De-identifying Patient Data, Part 2

Home » De-identifying Patient Data, Part 2

Definitions

We’re continuing with our series of posts on patient data de-identification. This week, we’re reviewing a set of definitions of common terms. This list will become the glossary for upcoming posts on HL7 de-identification and protecting sensitive healthcare data. We’re looking for feedback on this list. Feel free to add your nuances and/or related terms in the comments…

De-Identification or Anonymization

An umbrella term for removing or masking protected information. In a more specific sense, the de-identification process removes identifiers from a data set so that it’s no longer possible to relate information back to individuals. In the context of healthcare information, de-identification occurs when all identifiers (IDs, names, addresses, phone numbers, etc – see our previous HL7 de-identification post for a complete list) are removed from the information set. This way, patient identity is protected while most of the data remains available for sharing with other people/organizations, statistical analysis, or related uses.

Pseudonymization

A subset of anonymization. This process replaces data-element identifiers with new identifiers so that the relationship to the initial object is replaced by a completely new subject. After the substitution, it is no longer possible to associate the initial subject with the data set. In the context of healthcare information, we can “pseudonymize” patient information by replacing patient-identifying data with completely unrelated data. The result is a new patient profile. The data continues to look complete and the data semantics (the meaning of the data) is preserved while patient information remains protected.

Re-Identification

This process restores the initial information to a pseudonymized data set.

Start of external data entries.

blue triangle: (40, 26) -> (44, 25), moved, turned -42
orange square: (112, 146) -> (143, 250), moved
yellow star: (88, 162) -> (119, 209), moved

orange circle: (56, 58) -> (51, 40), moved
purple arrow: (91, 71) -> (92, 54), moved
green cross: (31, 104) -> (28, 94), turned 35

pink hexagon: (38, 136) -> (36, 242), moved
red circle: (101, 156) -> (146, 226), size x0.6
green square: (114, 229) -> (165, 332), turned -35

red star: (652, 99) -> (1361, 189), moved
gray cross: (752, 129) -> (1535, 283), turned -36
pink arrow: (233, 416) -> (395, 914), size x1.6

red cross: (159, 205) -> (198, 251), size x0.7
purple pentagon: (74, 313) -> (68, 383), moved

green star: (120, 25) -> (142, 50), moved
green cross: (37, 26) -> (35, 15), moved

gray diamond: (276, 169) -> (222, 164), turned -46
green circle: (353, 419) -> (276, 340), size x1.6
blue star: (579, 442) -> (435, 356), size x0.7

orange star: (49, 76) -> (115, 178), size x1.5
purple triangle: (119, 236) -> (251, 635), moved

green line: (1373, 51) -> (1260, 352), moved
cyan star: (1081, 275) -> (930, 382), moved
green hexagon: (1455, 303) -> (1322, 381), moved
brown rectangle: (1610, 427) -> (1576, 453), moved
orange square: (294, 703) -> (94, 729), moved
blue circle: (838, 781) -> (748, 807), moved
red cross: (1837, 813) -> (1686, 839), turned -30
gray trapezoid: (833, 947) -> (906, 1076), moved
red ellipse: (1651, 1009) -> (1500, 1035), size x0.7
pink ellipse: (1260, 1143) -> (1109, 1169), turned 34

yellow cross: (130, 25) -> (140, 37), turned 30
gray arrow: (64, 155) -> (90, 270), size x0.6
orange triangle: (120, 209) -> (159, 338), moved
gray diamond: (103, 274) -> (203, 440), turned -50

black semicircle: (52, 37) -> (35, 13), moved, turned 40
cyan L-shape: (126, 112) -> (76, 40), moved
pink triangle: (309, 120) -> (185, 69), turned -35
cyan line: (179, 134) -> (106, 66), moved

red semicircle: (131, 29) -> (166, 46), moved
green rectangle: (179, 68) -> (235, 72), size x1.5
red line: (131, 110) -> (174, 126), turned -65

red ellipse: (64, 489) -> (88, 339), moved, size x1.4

To re-identify data, you would need to use a series of reverse mapping structures constructed as the data is pseudonymized. There are a few use cases for re-identification. One example would be to send the pseudonymized data to an external system for processing. Once the processed information is returned, it would be re-identified and pushed to the right patient file.

Identifiers

Identifiers are data elements that can directly identify individuals. Examples of identifiers include but are not limited to name, email address, telephone number, home address, social security number, medical card number (see previous post for a complete list of HIPAA identifiers). In some cases, more than one identifying variable is needed to identify an individual uniquely. For example, the name “John Smith” appears multiple times in the White Pages. However, you need to combine the name with a telephone number to identify the right John Smith.

Quasi-identifiers

These are data elements that do not directly identify an individual, but that provide enough information to significantly narrow the search for a specific individual. Some quasi-identifiers have been studied extensively. These include gender, date of birth, and zip/postal code. Quasi-identifiers are highly dependent on the type of data set. For example, gender will not be a meaningful quasi-identifier if all of the individuals are female. Another interesting thing about quasi-identifiers: they are categorical in nature, with a finite set of discrete values. In other words, gender, birth dates over a period of less 150 years, and address are finite. This makes searches simple. Individuals are relatively easy to pinpoint using quasi-identifiers.

Non-identifiers

These data elements may contain personal information on individuals, but they aren’t helpful for reconstructing the initial information. For example, an indicator on whether an individual has pollen allergies would most likely be a non-identifying data element. The incidence of pollen allergy is so high in the population that it would not be a good discriminator among individuals. Again, non-identifier data elements are dependent on data sets. In a different context, this data element might enable you to identify individuals.

What other data de-identification terms should we define?